:: Your goal ::
Only the lines below from the one that contains "Cisco Gelar Pelatihan Cybersecurity" through the one that contains "tamaño de la" should appear in your answer, exact and without pictures.
##### Records provided
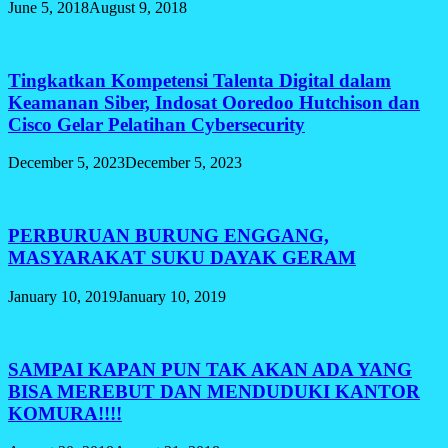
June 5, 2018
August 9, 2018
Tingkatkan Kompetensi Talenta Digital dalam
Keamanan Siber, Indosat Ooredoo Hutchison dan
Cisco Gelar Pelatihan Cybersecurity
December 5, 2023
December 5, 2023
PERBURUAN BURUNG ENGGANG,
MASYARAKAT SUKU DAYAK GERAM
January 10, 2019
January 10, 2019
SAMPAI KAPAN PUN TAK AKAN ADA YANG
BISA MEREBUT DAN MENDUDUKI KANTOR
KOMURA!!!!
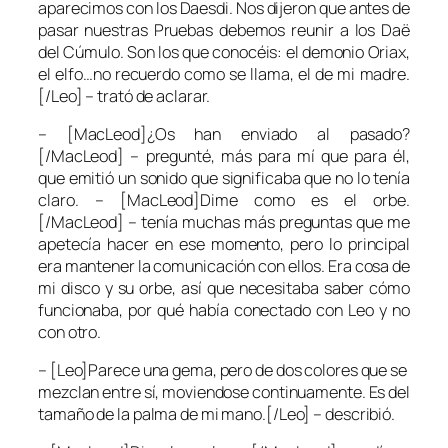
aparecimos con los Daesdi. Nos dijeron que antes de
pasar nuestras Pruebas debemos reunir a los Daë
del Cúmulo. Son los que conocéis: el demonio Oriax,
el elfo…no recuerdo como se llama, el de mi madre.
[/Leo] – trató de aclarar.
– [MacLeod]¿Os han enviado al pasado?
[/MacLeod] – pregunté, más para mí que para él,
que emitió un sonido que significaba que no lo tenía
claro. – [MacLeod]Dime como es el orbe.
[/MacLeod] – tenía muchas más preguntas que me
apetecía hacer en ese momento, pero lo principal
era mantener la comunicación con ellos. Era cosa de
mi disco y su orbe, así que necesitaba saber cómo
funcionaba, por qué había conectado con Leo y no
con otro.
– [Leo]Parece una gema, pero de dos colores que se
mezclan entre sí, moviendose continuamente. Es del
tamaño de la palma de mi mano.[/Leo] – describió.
##########
##### Records provided
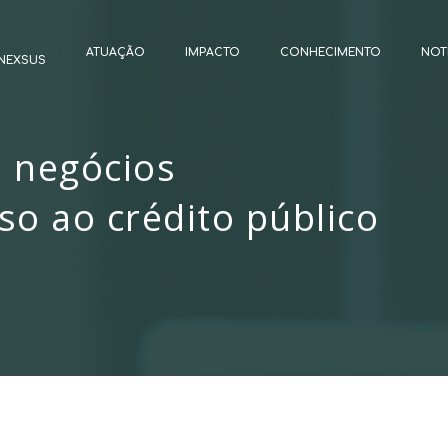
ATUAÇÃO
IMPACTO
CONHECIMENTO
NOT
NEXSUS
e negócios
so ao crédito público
##########
##### Records provided
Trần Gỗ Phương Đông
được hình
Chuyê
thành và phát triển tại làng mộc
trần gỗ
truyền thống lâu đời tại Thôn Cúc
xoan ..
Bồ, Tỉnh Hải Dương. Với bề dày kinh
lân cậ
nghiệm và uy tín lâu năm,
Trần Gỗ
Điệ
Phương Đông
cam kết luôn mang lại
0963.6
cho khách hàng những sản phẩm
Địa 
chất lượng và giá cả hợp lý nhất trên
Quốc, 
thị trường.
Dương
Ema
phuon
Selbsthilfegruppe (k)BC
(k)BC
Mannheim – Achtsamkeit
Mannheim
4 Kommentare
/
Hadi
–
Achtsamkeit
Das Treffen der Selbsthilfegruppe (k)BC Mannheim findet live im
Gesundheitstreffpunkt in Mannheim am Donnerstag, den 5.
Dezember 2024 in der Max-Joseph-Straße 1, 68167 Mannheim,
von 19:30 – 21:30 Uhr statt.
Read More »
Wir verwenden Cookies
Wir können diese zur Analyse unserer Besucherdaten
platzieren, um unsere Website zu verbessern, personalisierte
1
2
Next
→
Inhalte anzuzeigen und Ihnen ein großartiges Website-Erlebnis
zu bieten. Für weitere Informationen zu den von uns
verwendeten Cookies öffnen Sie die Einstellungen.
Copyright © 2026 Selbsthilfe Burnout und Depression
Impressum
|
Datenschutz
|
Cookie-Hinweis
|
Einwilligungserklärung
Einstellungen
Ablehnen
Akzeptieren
##########
:: Solution for this problem ::
Cisco Gelar Pelatihan Cybersecurity
December 5, 2023
December 5, 2023
PERBURUAN BURUNG ENGGANG,
MASYARAKAT SUKU DAYAK GERAM
January 10, 2019
January 10, 2019
SAMPAI KAPAN PUN TAK AKAN ADA YANG
BISA MEREBUT DAN MENDUDUKI KANTOR
KOMURA!!!!
aparecimos con los Daesdi. Nos dijeron que antes de
pasar nuestras Pruebas debemos reunir a los Daë
del Cúmulo. Son los que conocéis: el demonio Oriax,
el elfo…no recuerdo como se llama, el de mi madre.
[/Leo] – trató de aclarar.
– [MacLeod]¿Os han enviado al pasado?
[/MacLeod] – pregunté, más para mí que para él,
que emitió un sonido que significaba que no lo tenía
claro. – [MacLeod]Dime como es el orbe.
[/MacLeod] – tenía muchas más preguntas que me
apetecía hacer en ese momento, pero lo principal
era mantener la comunicación con ellos. Era cosa de
mi disco y su orbe, así que necesitaba saber cómo
funcionaba, por qué había conectado con Leo y no
con otro.
– [Leo]Parece una gema, pero de dos colores que se
mezclan entre sí, moviendose continuamente. Es del
tamaño de la palma de mi mano.[/Leo] – describió.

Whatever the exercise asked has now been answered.